Symbolic links in "sticky" directories
Posted Jun 3, 2010 10:35 UTC (Thu) by
nix (subscriber, #2304)
Parent article:
Symbolic links in "sticky" directories
But some kernel hackers are not convinced that the core kernel should be fixing badly written applications.
I haven't seen anyone mentioning this, which is good, because anyone who did would be a fool. The 'badly written' code in question works perfectly well and securely everywhere
except in writable-by-attacker directories (which pretty much means sticky-bitted ones in practice), so what we really have here is a Unix API which works fine everywhere except in /tmp, and appears to work even there. Are we surprised that developers don't notice this? It's an API that requires extra effort to use correctly, and whose failure is invisible until a malicious attacker exploits it: of course they get it wrong!
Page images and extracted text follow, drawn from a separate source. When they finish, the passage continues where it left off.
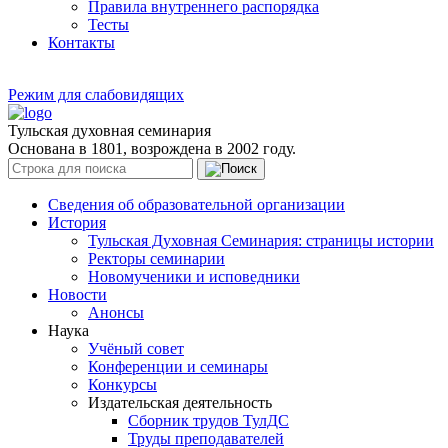
Правила внутреннего распорядка
Тесты
Контакты
Режим для слабовидящих
Тульская духовная семинария
Основана в 1801, возрождена в 2002 году.
Сведения об образовательной организации
История
Тульская Духовная Семинария: страницы истории
Ректоры семинарии
Новомученики и исповедники
Новости
Анонсы
Наука
Учёный совет
Конференции и семинары
Конкурсы
Издательская деятельность
Сборник трудов ТулДС
Труды преподавателей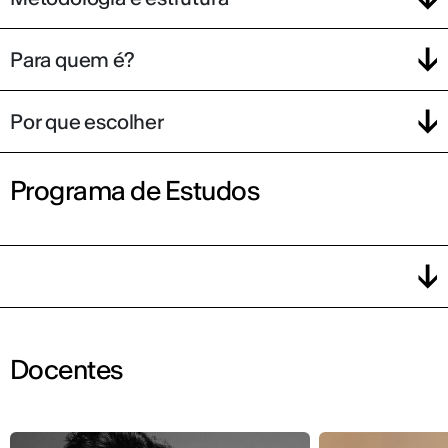
Para quem é?
Por que escolher
Programa de Estudos
Docentes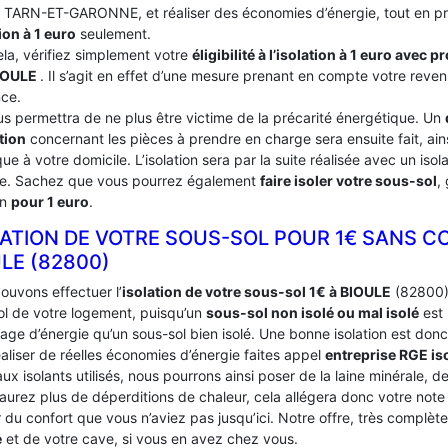
du TARN-ET-GARONNE, et réaliser des économies d’énergie, tout en pr
ion à 1 euro
seulement.
ela, vérifiez simplement votre
éligibilité à l’isolation à 1 euro avec 
IOULE
. Il s’agit en effet d’une mesure prenant en compte votre reven
nce.
us permettra de ne plus être victime de la précarité énergétique. Un
tion
concernant les pièces à prendre en charge sera ensuite fait, ains
ue à votre domicile. L’isolation sera par la suite réalisée avec un iso
ce. Sachez que vous pourrez également
faire isoler votre sous-sol
,
on
pour 1 euro
.
LATION DE VOTRE SOUS-SOL POUR 1€ SANS C
ULE (82800)
ouvons effectuer l’
isolation de votre sous-sol 1€ à BIOULE
(82800). 
ol de votre logement, puisqu’un
sous-sol non isolé ou mal isolé
est 
age d’énergie qu’un sous-sol bien isolé. Une bonne isolation est donc
aliser de réelles économies d’énergie faites appel
entreprise RGE is
ux isolants utilisés, nous pourrons ainsi poser de la laine minérale, d
’aurez plus de déperditions de chaleur, cela allégera donc votre not
du confort que vous n’aviez pas jusqu’ici. Notre offre, très complèt
e
et de votre cave, si vous en avez chez vous.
Also, as you pointed out, fixing every application (including all the binary-only ones) or educating every single developer is impractical: it hasn't happened in decades and we couldn't get everyone to upgrade even if we did fix it. At least if the kernel was blocking this we'd only need to get people to upgrade to that kernel once, and then this class of problems would be history.
(I just checked at my workplace, where fifty-odd developers write Unix financial server apps. Not one of them knew what TOCTTOU races were. A single one had heard of symlink attacks in /tmp, but wasn't clear how you avoided them. More than half of them had written code that writes to /tmp for one reason or another. If we are trying to fix this by educating developers, we are failing.)